> What needs to be done
Your job with the data below is to output exactly the lines from the one holding "Zonguldak delegasyonunu temsilen toplantıya" down to the one holding "kurula aktardı.", both included, and no others.

> Data for review
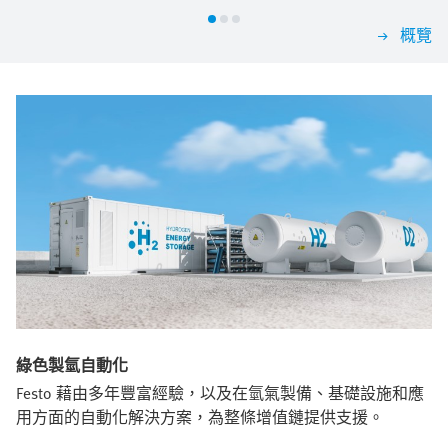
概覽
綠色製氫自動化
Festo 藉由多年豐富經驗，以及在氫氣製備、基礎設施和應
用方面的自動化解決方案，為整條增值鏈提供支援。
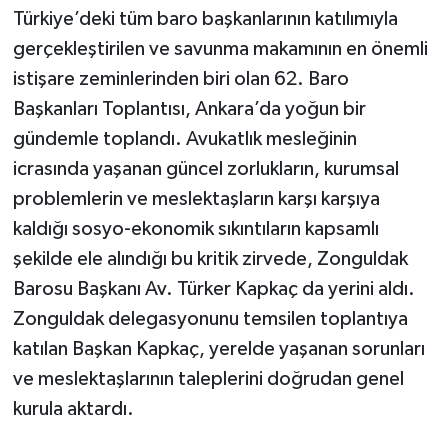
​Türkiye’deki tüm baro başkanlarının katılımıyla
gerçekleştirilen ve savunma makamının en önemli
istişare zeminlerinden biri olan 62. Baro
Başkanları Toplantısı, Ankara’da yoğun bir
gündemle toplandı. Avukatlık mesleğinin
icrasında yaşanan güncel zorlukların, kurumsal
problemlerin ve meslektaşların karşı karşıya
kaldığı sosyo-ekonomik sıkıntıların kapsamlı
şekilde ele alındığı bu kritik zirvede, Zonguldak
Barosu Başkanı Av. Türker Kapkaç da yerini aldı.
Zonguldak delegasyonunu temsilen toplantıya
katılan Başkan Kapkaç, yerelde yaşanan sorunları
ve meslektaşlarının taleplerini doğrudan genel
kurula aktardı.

...

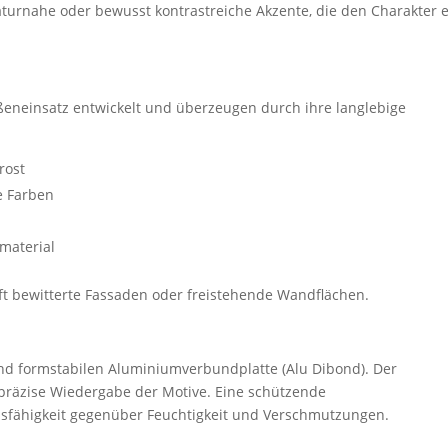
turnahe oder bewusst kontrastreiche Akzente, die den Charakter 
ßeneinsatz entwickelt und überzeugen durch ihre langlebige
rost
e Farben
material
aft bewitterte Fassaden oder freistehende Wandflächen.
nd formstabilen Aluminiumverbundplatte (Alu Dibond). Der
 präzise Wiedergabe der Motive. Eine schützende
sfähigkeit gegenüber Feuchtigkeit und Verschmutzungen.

> Exercise answer
Zonguldak delegasyonunu temsilen toplantıya
katılan Başkan Kapkaç, yerelde yaşanan sorunları
ve meslektaşlarının taleplerini doğrudan genel
kurula aktardı.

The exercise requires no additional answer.